*Required action:* Please write out word for word the opening lines of the material, including the line with "This screenshot has height=2576, width=208." as the last.
Data for processing: Begin
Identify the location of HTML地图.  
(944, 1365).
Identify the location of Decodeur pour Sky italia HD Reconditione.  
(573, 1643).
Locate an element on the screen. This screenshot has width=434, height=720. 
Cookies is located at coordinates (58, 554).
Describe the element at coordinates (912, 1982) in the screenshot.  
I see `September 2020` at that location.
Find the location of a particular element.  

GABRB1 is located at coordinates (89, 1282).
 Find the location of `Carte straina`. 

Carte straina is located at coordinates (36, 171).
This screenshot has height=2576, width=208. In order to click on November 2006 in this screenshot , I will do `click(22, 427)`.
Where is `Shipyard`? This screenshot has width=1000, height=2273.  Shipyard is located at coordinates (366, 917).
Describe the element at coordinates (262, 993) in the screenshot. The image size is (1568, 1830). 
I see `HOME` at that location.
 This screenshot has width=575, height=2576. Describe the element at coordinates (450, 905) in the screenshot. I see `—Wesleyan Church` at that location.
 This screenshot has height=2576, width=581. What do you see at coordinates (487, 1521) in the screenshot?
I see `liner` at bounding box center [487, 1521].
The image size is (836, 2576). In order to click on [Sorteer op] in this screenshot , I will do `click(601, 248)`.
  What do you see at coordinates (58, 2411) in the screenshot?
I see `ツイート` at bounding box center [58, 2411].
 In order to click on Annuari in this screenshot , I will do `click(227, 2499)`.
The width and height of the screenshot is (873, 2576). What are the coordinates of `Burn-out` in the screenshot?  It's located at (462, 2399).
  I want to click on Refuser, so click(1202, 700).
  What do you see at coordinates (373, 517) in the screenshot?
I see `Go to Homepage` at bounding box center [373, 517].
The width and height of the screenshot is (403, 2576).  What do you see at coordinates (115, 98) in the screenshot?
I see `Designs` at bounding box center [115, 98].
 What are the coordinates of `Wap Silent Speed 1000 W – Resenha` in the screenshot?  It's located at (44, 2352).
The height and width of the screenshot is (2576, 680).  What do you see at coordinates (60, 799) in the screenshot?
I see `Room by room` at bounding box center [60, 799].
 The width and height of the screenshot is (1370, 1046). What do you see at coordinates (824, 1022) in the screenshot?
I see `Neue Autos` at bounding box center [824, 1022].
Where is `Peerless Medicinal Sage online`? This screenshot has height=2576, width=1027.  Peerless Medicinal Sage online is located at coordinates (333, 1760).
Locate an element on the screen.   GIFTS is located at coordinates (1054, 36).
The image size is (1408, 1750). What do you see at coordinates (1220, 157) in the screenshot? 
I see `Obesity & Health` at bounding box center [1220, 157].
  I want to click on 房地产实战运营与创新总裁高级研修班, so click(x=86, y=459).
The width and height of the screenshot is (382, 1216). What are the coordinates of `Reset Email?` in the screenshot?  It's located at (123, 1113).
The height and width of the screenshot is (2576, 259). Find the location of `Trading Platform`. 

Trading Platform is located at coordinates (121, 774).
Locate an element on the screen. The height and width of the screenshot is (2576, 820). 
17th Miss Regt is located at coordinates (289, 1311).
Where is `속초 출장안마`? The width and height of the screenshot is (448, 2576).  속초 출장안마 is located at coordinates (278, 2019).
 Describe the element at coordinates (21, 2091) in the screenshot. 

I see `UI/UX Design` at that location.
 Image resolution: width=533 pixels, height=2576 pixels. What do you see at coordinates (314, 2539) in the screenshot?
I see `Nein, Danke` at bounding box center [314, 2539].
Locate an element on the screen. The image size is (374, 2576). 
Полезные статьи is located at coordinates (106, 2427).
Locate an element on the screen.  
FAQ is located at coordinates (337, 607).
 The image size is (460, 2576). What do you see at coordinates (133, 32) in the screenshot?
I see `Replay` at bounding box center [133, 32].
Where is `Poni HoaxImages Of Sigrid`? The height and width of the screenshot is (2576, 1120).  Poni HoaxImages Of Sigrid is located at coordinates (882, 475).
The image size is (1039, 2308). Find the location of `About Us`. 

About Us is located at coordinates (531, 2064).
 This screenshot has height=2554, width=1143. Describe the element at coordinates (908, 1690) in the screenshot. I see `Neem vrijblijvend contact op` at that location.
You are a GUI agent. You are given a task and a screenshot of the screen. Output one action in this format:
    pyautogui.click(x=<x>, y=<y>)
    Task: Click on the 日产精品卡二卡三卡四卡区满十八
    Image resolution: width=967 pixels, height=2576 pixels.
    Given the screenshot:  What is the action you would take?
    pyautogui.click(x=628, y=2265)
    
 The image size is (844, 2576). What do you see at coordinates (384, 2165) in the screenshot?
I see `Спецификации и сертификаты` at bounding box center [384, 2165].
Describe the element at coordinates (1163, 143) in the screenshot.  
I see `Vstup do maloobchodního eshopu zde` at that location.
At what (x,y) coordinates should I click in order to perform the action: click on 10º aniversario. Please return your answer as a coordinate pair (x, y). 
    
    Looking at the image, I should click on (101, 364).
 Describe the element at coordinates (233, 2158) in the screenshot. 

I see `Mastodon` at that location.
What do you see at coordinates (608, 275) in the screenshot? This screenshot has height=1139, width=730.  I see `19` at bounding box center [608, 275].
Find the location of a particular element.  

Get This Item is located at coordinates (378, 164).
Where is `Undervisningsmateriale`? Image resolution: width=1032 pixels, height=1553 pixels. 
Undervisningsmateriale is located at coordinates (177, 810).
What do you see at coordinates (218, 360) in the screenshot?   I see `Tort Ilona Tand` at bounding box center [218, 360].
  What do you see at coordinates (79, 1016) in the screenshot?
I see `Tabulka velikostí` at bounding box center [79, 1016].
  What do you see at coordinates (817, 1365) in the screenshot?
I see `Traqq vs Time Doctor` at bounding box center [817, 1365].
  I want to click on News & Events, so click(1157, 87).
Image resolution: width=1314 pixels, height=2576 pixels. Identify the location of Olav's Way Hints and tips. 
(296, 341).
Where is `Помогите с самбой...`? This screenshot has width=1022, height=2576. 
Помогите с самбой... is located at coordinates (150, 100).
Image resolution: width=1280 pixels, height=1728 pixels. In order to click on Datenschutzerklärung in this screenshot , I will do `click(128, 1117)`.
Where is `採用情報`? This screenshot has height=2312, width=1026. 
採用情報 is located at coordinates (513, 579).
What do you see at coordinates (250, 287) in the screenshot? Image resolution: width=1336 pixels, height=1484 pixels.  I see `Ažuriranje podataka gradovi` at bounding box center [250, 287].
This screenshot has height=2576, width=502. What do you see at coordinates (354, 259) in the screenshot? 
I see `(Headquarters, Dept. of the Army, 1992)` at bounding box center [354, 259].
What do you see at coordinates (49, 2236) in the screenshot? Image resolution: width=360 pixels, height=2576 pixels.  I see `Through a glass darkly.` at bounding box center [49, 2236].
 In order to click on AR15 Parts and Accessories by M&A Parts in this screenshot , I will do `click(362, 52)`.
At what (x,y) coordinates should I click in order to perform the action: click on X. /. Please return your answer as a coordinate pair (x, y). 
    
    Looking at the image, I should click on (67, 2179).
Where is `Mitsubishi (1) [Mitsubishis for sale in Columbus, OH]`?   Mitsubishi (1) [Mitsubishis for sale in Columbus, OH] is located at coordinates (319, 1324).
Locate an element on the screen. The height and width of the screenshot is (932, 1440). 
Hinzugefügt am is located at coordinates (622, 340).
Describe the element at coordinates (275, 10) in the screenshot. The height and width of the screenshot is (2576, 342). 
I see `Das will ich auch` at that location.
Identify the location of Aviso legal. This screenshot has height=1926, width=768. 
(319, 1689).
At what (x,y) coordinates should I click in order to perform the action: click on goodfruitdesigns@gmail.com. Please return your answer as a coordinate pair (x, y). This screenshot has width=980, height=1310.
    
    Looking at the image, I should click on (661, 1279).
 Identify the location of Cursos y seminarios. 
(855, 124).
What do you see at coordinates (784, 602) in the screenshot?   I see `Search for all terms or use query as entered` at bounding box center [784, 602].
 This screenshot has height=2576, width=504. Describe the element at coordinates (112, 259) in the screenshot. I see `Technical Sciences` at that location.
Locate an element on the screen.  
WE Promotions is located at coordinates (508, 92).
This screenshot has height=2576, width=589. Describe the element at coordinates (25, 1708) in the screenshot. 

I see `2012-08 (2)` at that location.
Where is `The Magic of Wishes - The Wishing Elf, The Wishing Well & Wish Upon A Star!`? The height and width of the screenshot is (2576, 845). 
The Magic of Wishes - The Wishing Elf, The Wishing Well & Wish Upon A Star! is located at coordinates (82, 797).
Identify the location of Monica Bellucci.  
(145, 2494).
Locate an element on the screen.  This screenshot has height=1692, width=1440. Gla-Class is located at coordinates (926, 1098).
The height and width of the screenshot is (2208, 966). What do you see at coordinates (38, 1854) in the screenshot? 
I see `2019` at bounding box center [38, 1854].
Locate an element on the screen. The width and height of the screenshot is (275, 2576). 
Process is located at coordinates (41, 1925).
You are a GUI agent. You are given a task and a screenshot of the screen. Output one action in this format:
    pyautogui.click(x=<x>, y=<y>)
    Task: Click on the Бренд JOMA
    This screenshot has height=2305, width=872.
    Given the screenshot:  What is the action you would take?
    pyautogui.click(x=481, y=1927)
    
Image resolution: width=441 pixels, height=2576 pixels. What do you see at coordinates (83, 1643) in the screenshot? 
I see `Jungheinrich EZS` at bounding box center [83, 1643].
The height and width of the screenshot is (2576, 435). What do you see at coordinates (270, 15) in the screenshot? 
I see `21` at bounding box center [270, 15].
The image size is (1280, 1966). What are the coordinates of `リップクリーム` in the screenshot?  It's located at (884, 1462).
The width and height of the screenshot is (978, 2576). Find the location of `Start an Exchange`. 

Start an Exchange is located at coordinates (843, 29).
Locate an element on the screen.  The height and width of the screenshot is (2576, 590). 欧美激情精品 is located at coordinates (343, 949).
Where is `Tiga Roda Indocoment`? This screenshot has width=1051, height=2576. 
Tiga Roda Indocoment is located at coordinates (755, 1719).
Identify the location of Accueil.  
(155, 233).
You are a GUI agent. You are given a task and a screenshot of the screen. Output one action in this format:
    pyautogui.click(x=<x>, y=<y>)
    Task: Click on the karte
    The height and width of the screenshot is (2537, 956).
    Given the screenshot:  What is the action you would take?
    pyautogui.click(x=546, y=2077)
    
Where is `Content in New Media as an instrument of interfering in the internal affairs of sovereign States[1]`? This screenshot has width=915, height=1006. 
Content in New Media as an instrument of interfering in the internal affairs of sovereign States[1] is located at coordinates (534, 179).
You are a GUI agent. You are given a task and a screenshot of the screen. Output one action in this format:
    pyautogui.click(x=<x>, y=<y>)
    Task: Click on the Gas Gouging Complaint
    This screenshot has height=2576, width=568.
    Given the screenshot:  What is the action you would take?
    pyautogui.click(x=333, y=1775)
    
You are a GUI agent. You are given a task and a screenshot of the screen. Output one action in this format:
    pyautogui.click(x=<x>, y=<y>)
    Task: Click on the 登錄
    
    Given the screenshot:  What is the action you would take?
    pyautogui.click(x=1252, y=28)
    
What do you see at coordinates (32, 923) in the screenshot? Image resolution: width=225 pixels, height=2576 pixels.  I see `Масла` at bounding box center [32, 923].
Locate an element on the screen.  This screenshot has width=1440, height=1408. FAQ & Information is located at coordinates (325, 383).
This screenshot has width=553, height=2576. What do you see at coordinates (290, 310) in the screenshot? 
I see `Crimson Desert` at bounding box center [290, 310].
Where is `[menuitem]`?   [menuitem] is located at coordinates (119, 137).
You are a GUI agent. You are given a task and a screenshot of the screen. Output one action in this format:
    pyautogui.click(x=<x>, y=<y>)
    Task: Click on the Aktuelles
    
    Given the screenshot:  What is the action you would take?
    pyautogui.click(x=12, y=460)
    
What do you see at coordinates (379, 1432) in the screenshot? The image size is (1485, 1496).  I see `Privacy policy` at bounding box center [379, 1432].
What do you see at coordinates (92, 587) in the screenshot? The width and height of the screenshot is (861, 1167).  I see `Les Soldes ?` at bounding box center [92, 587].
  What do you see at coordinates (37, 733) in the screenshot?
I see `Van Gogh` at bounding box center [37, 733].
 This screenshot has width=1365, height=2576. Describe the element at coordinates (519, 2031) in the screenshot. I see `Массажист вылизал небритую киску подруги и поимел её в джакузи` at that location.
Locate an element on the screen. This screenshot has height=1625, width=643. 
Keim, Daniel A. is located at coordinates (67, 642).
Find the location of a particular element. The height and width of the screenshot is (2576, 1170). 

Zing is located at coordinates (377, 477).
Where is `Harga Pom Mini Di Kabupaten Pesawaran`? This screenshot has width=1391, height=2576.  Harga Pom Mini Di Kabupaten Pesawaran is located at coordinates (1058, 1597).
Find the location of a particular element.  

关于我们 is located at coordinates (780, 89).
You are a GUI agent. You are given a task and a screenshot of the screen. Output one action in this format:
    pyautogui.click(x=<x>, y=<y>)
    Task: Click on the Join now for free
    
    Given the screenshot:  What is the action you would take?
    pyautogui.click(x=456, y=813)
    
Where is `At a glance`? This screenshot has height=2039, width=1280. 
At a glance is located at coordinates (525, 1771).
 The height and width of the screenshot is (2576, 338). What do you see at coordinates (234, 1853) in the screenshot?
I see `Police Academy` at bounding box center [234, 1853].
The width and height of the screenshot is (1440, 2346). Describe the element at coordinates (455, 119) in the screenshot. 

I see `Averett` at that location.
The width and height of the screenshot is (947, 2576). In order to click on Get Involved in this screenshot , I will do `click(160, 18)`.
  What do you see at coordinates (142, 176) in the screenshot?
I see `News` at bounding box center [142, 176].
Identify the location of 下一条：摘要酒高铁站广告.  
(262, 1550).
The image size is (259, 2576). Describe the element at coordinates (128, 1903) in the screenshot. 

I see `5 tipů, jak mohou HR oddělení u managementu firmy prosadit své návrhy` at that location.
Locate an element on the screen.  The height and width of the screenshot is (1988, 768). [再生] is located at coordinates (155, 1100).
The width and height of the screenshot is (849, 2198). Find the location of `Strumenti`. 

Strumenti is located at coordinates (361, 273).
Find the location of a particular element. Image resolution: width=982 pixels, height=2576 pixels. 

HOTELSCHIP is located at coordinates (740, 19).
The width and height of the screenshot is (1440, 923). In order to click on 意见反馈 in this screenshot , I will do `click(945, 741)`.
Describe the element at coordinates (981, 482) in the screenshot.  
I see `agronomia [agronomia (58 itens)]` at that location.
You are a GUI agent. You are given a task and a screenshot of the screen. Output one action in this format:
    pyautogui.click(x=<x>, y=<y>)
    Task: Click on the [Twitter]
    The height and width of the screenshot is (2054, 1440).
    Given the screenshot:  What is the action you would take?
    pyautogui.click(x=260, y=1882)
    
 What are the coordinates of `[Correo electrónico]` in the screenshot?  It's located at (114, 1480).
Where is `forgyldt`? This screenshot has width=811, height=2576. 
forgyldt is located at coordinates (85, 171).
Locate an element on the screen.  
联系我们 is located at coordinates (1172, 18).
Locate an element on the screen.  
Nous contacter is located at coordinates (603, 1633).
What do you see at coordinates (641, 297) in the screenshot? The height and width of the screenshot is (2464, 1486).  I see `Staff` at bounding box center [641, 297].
Data for processing: End
*Your response:*
Identify the location of HTML地图.  
(944, 1365).
Identify the location of Decodeur pour Sky italia HD Reconditione.  
(573, 1643).
Locate an element on the screen. This screenshot has width=434, height=720. 
Cookies is located at coordinates (58, 554).
Describe the element at coordinates (912, 1982) in the screenshot.  
I see `September 2020` at that location.
Find the location of a particular element.  

GABRB1 is located at coordinates (89, 1282).
 Find the location of `Carte straina`. 

Carte straina is located at coordinates (36, 171).
This screenshot has height=2576, width=208. In order to click on November 2006 in this screenshot , I will do `click(22, 427)`.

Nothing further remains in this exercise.